Staff lobi itu langsung menunjukkannya kepadaku. Aku mulai sedikit takut ketika berjalan di lorong kamar yang sangat berisik hingga terdengar keluar.
Sedikit ragu untuk mengetuk pintu kamarnya, tapi apa boleh buat. Aku harus bekerjasama dengan penerbit yang katanya tertarik dengan tulisanku.
Toktoktok....
"Masuk aja Nur! Gak dikunci kok," teriak Aksara dari dalam kamarnya.
Kenapa dia bisa seyakin itu kalau ini aku?
Aku mulai berpikir aneh, tapi berusaha untuk tetap tenang. Pintunya ku buka dengan perlahan.
Aksara terlihat sedang duduk di sofa tapi....
Dia sendirian?
Aku mulai melangkah masuk sedikit ragu menghampiri Aksara yang sejak tadi menatapku.
"Kok kamu sendiri? Penerbit yang mau di kenalin ke aku mana?" Tanyaku beruntun.
Dia tersenyum mendengarnya, laki-laki itu menepuk sofa di sampingnya, "sini duduk dulu aja!"
Tubuhku mulai bergetar sedikit takut, apalagi tatapan Aksara yang sedikit aneh membuatku sedikit risih melihatnya.
Aku duduk di sampingnya, laki-laki itu sedikit menggeser tubuhnya agar duduk tidak berjarak denganku.

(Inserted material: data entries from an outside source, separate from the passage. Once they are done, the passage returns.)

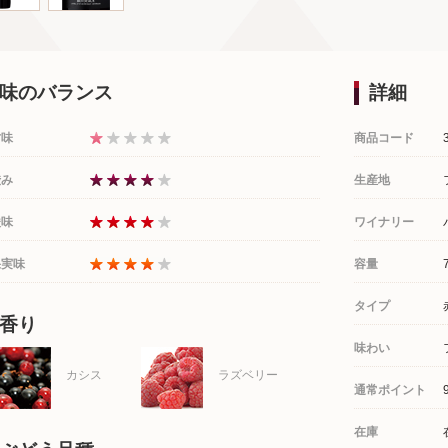
味のバランス
詳細
甘味
商品コード
渋み
生産地
酸味
ワイナリー
果実味
容量
タイプ
香り
味わい
カシス
ラズベリー
通常ポイント
在庫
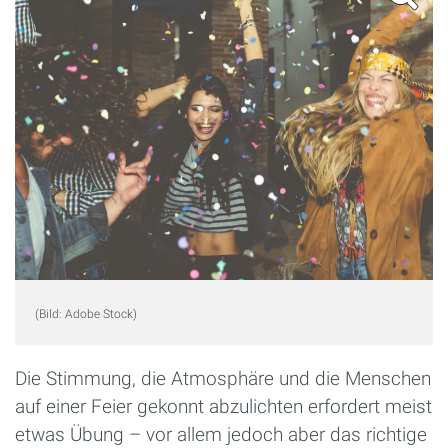
(Bild: Adobe Stock)
Die Stimmung, die Atmosphäre und die Menschen
auf einer Feier gekonnt abzulichten erfordert meist
etwas Übung – vor allem jedoch aber das richtige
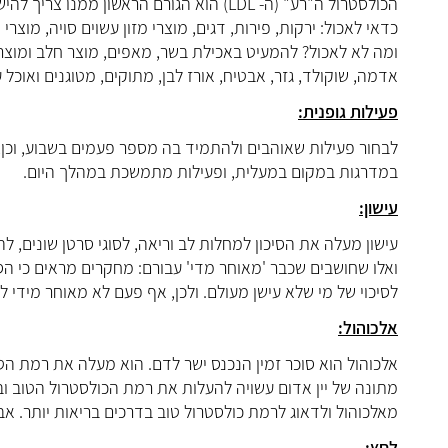
הכולסטרול ה"רע" (ה- LDL) הוא הגורם הראשון ממנו צריך להישמר, כך גם מרמה גבוהה של טריגליצרידים.
כדאי לאכול: ירקות, פירות, דגים, מוצרי מזון עשוים סויה, מוצרי
ומה לא לאכול? להמעיט באכילת בשר, מאפים, מוצר חלב ומוצרי 
אדמה, שוקולד, גזר, אבטיח, אורז לבן, מתוקים, מטוגנים ואוכל 
פעילות גופנית:
לבחור פעילות שאוהבים ולהתמיד בה מספר פעמים בשבוע, וכן, 
במדרגות במקום במעלית, ופעילות מתמשכת במהלך היום.
עישון:
עישון מעלה את הסיכון למחלות לב וריאה, לסוגי סרטן שונים, ל
ואלו שחושבים שכבר 'מאוחר מדי' עבורם: מחקרים מראים כי הס
לסיכוי של מי שלא עישן מעולם. ולכן, אף פעם לא מאוחר מידי ל
אלכוהול:
אלכוהול הוא סוכר זמין הנכנס ישר לדם. הוא מעלה את רמת הטר
מתונה של יין אדום עשויה להעלות את רמת הכולסטרול הטוב ו
מאלכוהול ולדאוג לרמת כולסטרול טוב בדרכים בריאות יותר. א
לחץ:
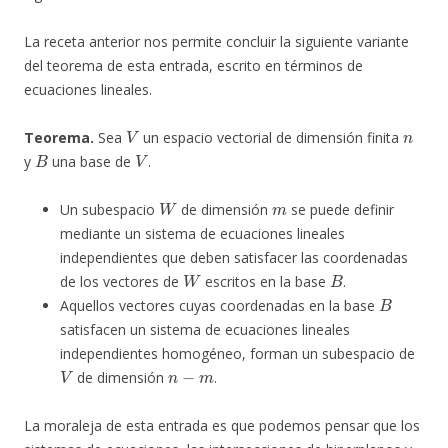
La receta anterior nos permite concluir la siguiente variante
del teorema de esta entrada, escrito en términos de
ecuaciones lineales.
V
n
Teorema.
Sea
un espacio vectorial de dimensión finita
B
V
y
una base de
.
W
m
Un subespacio
de dimensión
se puede definir
mediante un sistema de ecuaciones lineales
independientes que deben satisfacer las coordenadas
W
B
de los vectores de
escritos en la base
.
B
Aquellos vectores cuyas coordenadas en la base
satisfacen un sistema de ecuaciones lineales
independientes homogéneo, forman un subespacio de
V
n
−
m
de dimensión
.
La moraleja de esta entrada es que podemos pensar que los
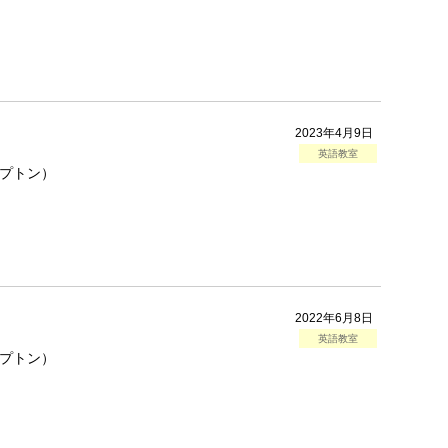
2023年4月9日
英語教室
レプトン）
2022年6月8日
英語教室
レプトン）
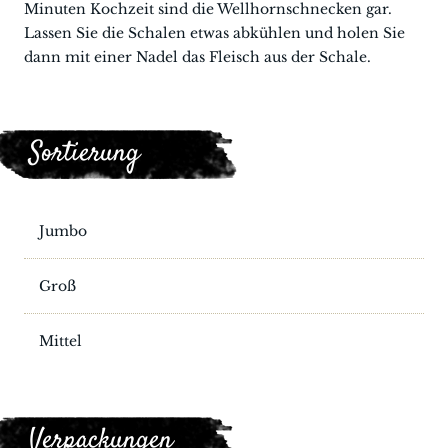
Minuten Kochzeit sind die Wellhornschnecken gar.
Lassen Sie die Schalen etwas abkühlen und holen Sie
dann mit einer Nadel das Fleisch aus der Schale.
Sortierung
Jumbo
Groß
Mittel
Verpackungen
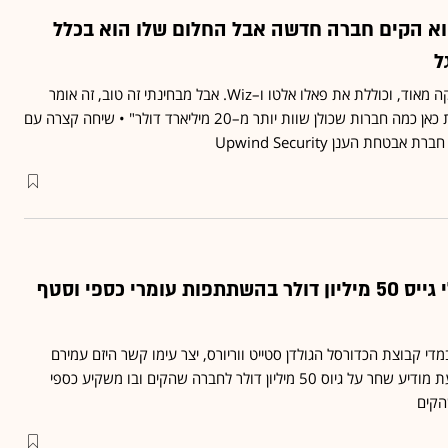
וא הקים חברה חדשה אבל החלום שלו הוא בכלל
ל
"התחרות בתחום שלנו חזקה מאוד, וכוללת את פאלו אלטו ו–Wiz. אבל מבחינתי זה טוב, זה אומר
שהתחום גדל ויכולות להיות כאן כמה חברות שכולן שוות יותר מ–20 מיליארד דולר" • שיחה קצרה עם
טחת הענן Upwind Security
סטארט-אפ ישראלי גייס 50 מיליון דולר בהשתתפות עומרי כספי וסטף
די קבוצת הכדורסל הגולדן סטייט ווריורס, יצר עימו קשר היזם עמירם
שחר שנמשך עד היום • כעת מודיע שחר על גיוס 50 מיליון דולר לחברה שהקים ובו משקיע כספי
הקים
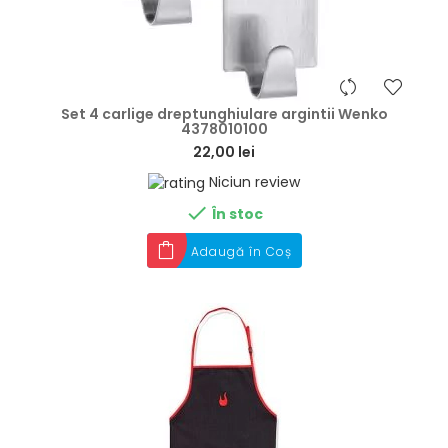
hea
Set 4 carlige dreptunghiulare argintii Wenko
4378010100
22,00 lei
Niciun review

În stoc
Adaugă în Coș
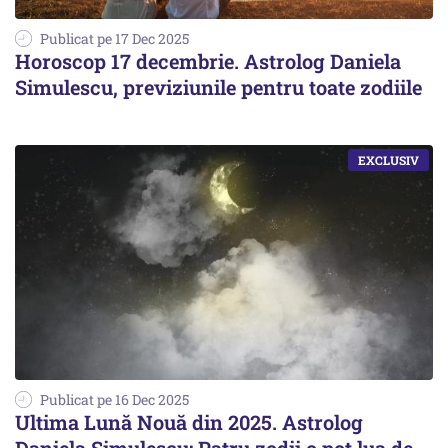
Publicat pe 17 Dec 2025
Horoscop 17 decembrie. Astrolog Daniela
Simulescu, previziunile pentru toate zodiile
Publicat pe 16 Dec 2025
Ultima Lună Nouă din 2025. Astrolog
Daniela Simulescu: Patru zodii o pot lua de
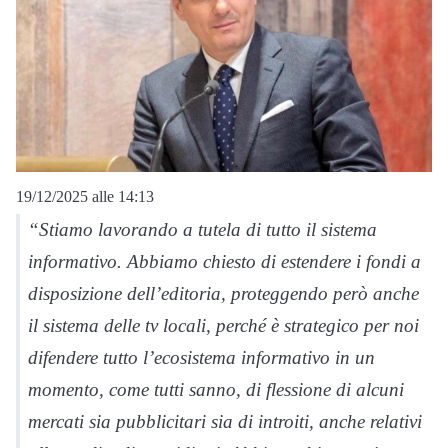
19/12/2025 alle 14:13
“Stiamo lavorando a tutela di tutto il sistema
informativo. Abbiamo chiesto di estendere i fondi a
disposizione dell’editoria, proteggendo però anche
il sistema delle tv locali, perché è strategico per noi
difendere tutto l’ecosistema informativo in un
momento, come tutti sanno, di flessione di alcuni
mercati sia pubblicitari sia di introiti, anche relativi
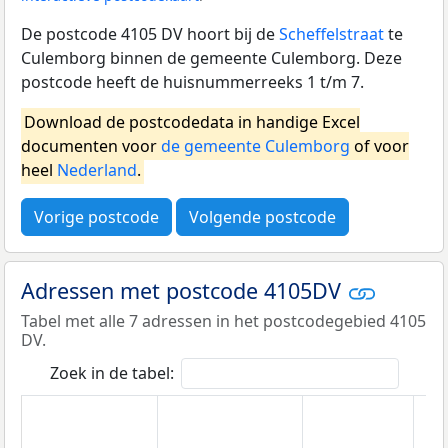
De postcode 4105 DV hoort bij de
Scheffelstraat
te
Culemborg binnen de gemeente Culemborg. Deze
postcode heeft de huisnummerreeks 1 t/m 7.
Download de postcodedata in handige Excel
documenten voor
de gemeente Culemborg
of voor
heel
Nederland
.
Vorige postcode
Volgende postcode
Adressen met postcode 4105DV
Tabel met alle 7 adressen in het postcodegebied 4105
DV.
Zoek in de tabel:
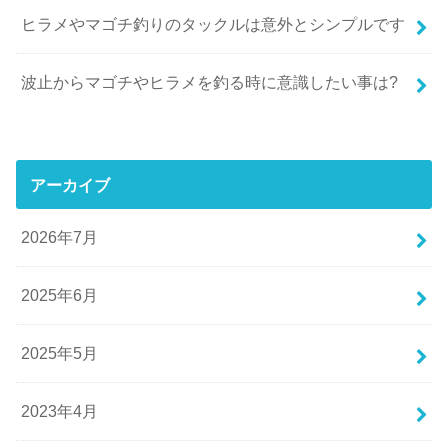
ヒラメやマゴチ釣りのタックルは意外とシンプルです
波止からマゴチやヒラメを釣る時に意識したい事は?
アーカイブ
2026年7月
2025年6月
2025年5月
2023年4月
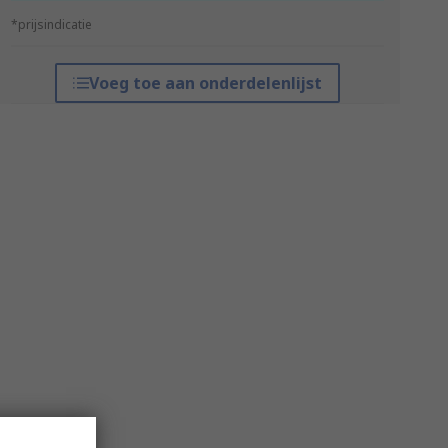
*prijsindicatie
Voeg toe aan onderdelenlijst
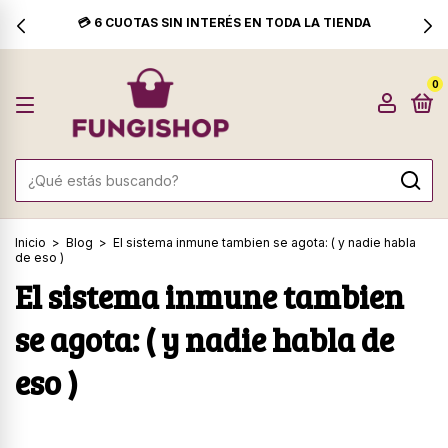
A LA TIENDA
🚚 ENVÍO GRATIS A PARTIR DE 
0
Inicio
>
Blog
>
El sistema inmune tambien se agota: ( y nadie habla
de eso )
El sistema inmune tambien
se agota: ( y nadie habla de
eso )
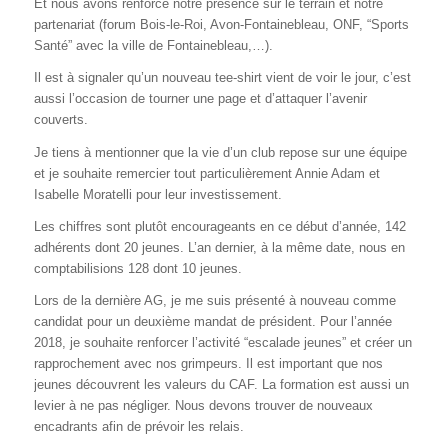
Et nous avons renforcé notre présence sur le terrain et notre
partenariat (forum Bois-le-Roi, Avon-Fontainebleau, ONF, “Sports
Santé” avec la ville de Fontainebleau,…).
Il est à signaler qu’un nouveau tee-shirt vient de voir le jour, c’est
aussi l’occasion de tourner une page et d’attaquer l’avenir
couverts.
Je tiens à mentionner que la vie d’un club repose sur une équipe
et je souhaite remercier tout particulièrement Annie Adam et
Isabelle Moratelli pour leur investissement.
Les chiffres sont plutôt encourageants en ce début d’année, 142
adhérents dont 20 jeunes. L’an dernier, à la même date, nous en
comptabilisions 128 dont 10 jeunes.
Lors de la dernière AG, je me suis présenté à nouveau comme
candidat pour un deuxième mandat de président. Pour l’année
2018, je souhaite renforcer l’activité “escalade jeunes” et créer un
rapprochement avec nos grimpeurs. Il est important que nos
jeunes découvrent les valeurs du CAF. La formation est aussi un
levier à ne pas négliger. Nous devons trouver de nouveaux
encadrants afin de prévoir les relais.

Tangannya dengan santai merangkul bahu membuatku terkejut setengah mati.
"Kamu mau ngapain Aksara?" Tanyaku dengan nada bergetar.
"Santai aja Nur, kita akan bersenang-senang di sini sebelum penerbitnya datang," ujarnya dengan senyum misterius.
Tangannya bahkan dengan santai beralih merangkul pinggangku dari belakang. Aku langsung berdiri dengan wajah yang sudah berkeringat.
"Aksara sepertinya Aku berubah pikiran dengan hal itu. Aku batalkan janji temu hari ini," ucapku dengan napas yang tersendat-sendat.
Aksara menahan tanganku dengan cepat sebelum aku pergi, Dia membawaku ke kamarnya. Laki-laki itu mendorongku hingga tubuhku jatuh di atas kasur.
Tolong!
Aku merasa tidak tau lagi harus bagaimana selain berteriak. Dia mengunci pintu kamarnya, tangannya segera menutup mulutku yang terus berteriak.
Dengan susah payah aku menyingkirkan tangannya dari mulutku, "aku pikir kamu cowok baik-baik Aksara."
Dia tertawa jahat mendengarnya, "kamu pikir ada yang suka dengan cerita kamu yang monoton itu? Apalagi penerbit terkenal, kamu berpikir sampe sejauh mana Nur?"